[Opening Entries shown section]

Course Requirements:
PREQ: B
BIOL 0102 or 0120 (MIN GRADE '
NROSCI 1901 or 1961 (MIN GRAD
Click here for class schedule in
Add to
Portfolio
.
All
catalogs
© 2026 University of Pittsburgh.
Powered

[Closing Entries shown section]

▶ [How to complete this task]: Reproduce the preceding records exactly and completely.

▶ [Written response]:
Course Requirements:
PREQ: B
BIOL 0102 or 0120 (MIN GRADE '
NROSCI 1901 or 1961 (MIN GRAD
Click here for class schedule in
Add to
Portfolio
.
All
catalogs
© 2026 University of Pittsburgh.
Powered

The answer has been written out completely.